§ What is needed: Give back the full listing verbatim, apart from its images.

[Opening Records for this task section]

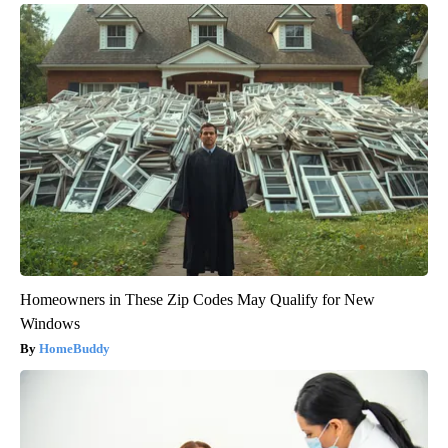
Homeowners in These Zip Codes May Qualify for New
Windows
HomeBuddy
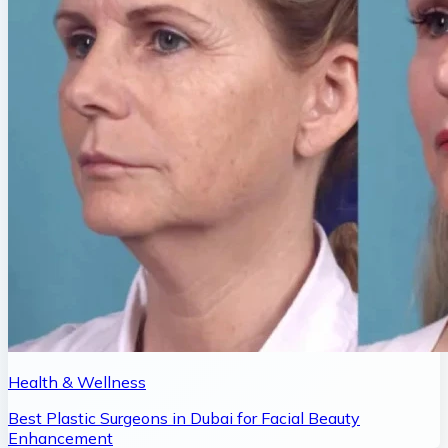
Health & Wellness
Best Plastic Surgeons in Dubai for Facial Beauty
Enhancement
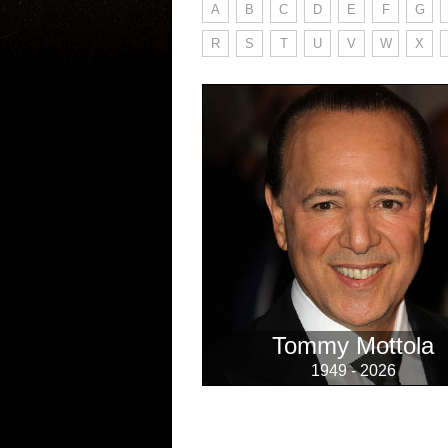
A
B
C
D
E
F
G
R
S
T
U
V
W
X
Tommy Mottola
1949 - 2026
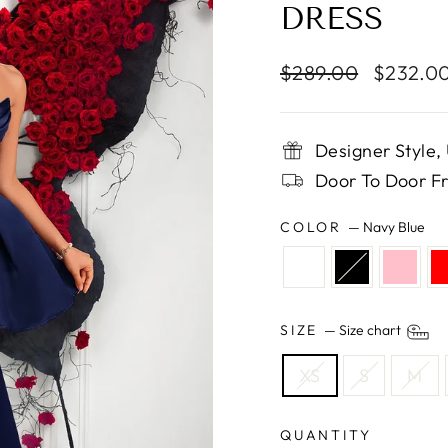
DRESS
Regular
Sale
$289.00
$232.0
price
price
Designer Style
Door To Door Fr
COLOR
—
Navy Blue
SIZE
—
Size chart
XS
S
M
QUANTITY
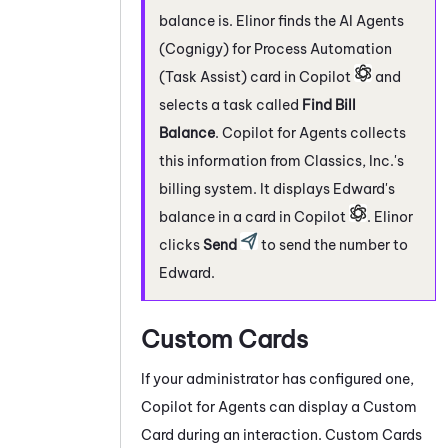
balance is. Elinor finds the
AI Agents
(Cognigy) for Process Automation
(Task Assist)
card in
Copilot
and
selects a task called
Find Bill
Balance
.
Copilot for Agents
collects
this information from Classics, Inc.'s
billing system. It displays Edward's
balance in a card in
Copilot
. Elinor
clicks
Send
to send the number to
Edward.
Custom Cards
If your administrator has configured one,
Copilot for Agents
can display a Custom
Card during an interaction. Custom Cards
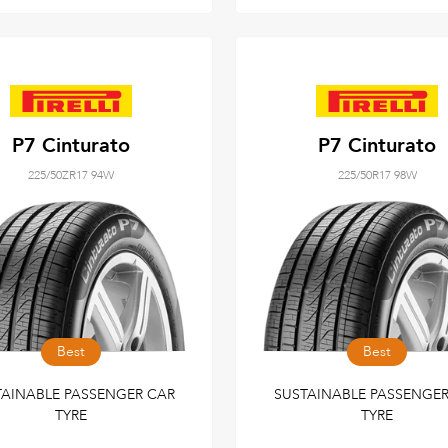
P7 Cinturato
P7 Cinturato
225/50ZR17 94W
225/50R17 98W
Best
Best
TAINABLE PASSENGER CAR
SUSTAINABLE PASSENGER
TYRE
TYRE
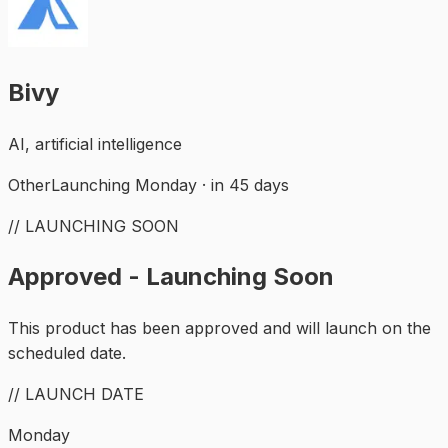
Bivy
AI, artificial intelligence
Other
Launching Monday · in 45 days
// LAUNCHING SOON
Approved - Launching Soon
This product has been approved and will launch on the
scheduled date.
// LAUNCH DATE
Monday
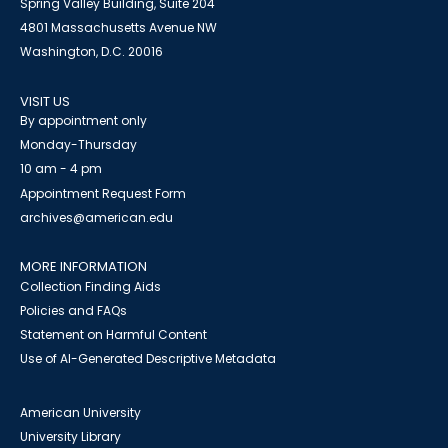
Spring Valley Building, Suite 204
4801 Massachusetts Avenue NW
Washington, D.C. 20016
VISIT US
By appointment only
Monday-Thursday
10 am - 4 pm
Appointment Request Form
archives@american.edu
MORE INFORMATION
Collection Finding Aids
Policies and FAQs
Statement on Harmful Content
Use of AI-Generated Descriptive Metadata
American University
University Library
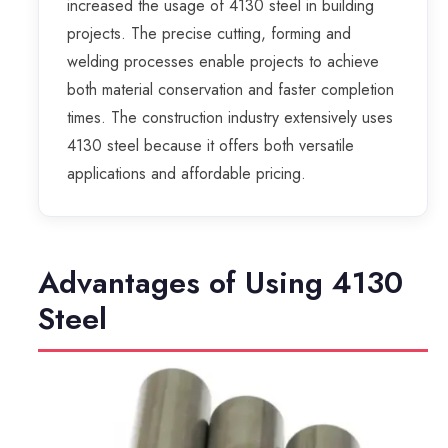
increased the usage of 4130 steel in building
projects. The precise cutting, forming and
welding processes enable projects to achieve
both material conservation and faster completion
times. The construction industry extensively uses
4130 steel because it offers both versatile
applications and affordable pricing.
Advantages of Using 4130
Steel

[Closing Records for this task section]

§ Response to the exercise:
Homeowners in These Zip Codes May Qualify for New
Windows
HomeBuddy
Health & Wellness
Best Plastic Surgeons in Dubai for Facial Beauty
Enhancement
A
B
C
D
E
F
G
R
S
T
U
V
W
X
Tommy Mottola
1949 - 2026
DRESS
Regular
Sale
$289.00
$232.0
price
price
Designer Style
Door To Door Fr
COLOR
—
Navy Blue
SIZE
—
Size chart
XS
S
M
QUANTITY
balance is. Elinor finds the
AI Agents
(Cognigy) for Process Automation
(Task Assist)
card in
Copilot
and
selects a task called
Find Bill
Balance
.
Copilot for Agents
collects
this information from Classics, Inc.'s
billing system. It displays Edward's
balance in a card in
Copilot
. Elinor
clicks
Send
to send the number to
Edward.
Custom Cards
If your administrator has configured one,
Copilot for Agents
can display a Custom
Card during an interaction. Custom Cards
P7 Cinturato
P7 Cinturato
225/50ZR17 94W
225/50R17 98W
Best
Best
TAINABLE PASSENGER CAR
SUSTAINABLE PASSENGER
TYRE
TYRE
Bivy
AI, artificial intelligence
Other
Launching Monday · in 45 days
// LAUNCHING SOON
Approved - Launching Soon
This product has been approved and will launch on the
scheduled date.
// LAUNCH DATE
Monday
Spring Valley Building, Suite 204
4801 Massachusetts Avenue NW
Washington, D.C. 20016
VISIT US
By appointment only
Monday-Thursday
10 am - 4 pm
Appointment Request Form
archives@american.edu
MORE INFORMATION
Collection Finding Aids
Policies and FAQs
Statement on Harmful Content
Use of AI-Generated Descriptive Metadata
American University
University Library
increased the usage of 4130 steel in building
projects. The precise cutting, forming and
welding processes enable projects to achieve
both material conservation and faster completion
times. The construction industry extensively uses
4130 steel because it offers both versatile
applications and affordable pricing.
Advantages of Using 4130
Steel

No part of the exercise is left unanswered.